* Work order:
In the records that follow, how many lines contain the word "раковины"? Give only that figure.
*** Opening of Excerpted records ***
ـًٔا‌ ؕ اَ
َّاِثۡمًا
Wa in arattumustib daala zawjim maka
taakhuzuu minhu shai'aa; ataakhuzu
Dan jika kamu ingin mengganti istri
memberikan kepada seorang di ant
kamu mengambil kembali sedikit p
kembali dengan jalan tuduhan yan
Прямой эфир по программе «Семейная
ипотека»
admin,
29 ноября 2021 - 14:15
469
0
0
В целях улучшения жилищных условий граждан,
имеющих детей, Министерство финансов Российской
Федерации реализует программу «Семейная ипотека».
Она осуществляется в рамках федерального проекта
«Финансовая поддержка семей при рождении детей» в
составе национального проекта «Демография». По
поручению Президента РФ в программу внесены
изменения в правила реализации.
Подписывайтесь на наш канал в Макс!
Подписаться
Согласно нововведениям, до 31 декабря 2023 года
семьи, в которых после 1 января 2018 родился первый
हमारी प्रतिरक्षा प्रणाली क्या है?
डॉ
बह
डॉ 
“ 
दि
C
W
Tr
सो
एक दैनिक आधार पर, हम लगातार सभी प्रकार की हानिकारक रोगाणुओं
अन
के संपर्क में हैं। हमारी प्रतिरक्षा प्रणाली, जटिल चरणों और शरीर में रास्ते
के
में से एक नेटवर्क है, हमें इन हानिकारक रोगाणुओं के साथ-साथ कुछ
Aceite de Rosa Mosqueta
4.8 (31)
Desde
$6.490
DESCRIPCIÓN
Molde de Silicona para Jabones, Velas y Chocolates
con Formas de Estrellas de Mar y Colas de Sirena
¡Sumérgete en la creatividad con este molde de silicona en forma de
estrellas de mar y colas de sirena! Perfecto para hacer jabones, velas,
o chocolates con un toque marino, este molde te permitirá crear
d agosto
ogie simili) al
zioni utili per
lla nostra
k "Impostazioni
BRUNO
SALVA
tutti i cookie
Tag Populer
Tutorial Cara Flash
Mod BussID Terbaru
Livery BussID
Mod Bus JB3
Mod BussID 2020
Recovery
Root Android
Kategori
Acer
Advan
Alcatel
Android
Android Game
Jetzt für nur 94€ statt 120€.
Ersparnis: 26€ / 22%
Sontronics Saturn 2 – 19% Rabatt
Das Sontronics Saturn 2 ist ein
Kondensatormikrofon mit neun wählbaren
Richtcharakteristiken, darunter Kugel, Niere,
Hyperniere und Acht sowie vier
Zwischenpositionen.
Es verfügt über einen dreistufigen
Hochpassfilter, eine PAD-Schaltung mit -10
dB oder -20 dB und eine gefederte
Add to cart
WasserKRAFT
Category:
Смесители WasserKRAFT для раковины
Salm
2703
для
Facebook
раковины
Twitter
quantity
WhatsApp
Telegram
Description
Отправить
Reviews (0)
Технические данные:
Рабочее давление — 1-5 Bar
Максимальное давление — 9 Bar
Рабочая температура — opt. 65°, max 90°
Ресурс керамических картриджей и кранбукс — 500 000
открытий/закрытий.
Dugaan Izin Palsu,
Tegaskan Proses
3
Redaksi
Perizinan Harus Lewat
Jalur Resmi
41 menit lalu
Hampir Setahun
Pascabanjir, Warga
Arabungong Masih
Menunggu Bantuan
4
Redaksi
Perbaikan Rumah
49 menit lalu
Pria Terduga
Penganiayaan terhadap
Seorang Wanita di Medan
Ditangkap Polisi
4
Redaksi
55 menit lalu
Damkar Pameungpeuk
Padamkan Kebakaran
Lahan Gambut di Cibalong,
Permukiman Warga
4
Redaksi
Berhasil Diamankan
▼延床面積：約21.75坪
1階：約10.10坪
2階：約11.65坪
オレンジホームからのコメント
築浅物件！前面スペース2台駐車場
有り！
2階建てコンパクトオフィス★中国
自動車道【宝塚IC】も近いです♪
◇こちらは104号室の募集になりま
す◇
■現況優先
*** Close of Excerpted records ***
* Reply to the exercise:
2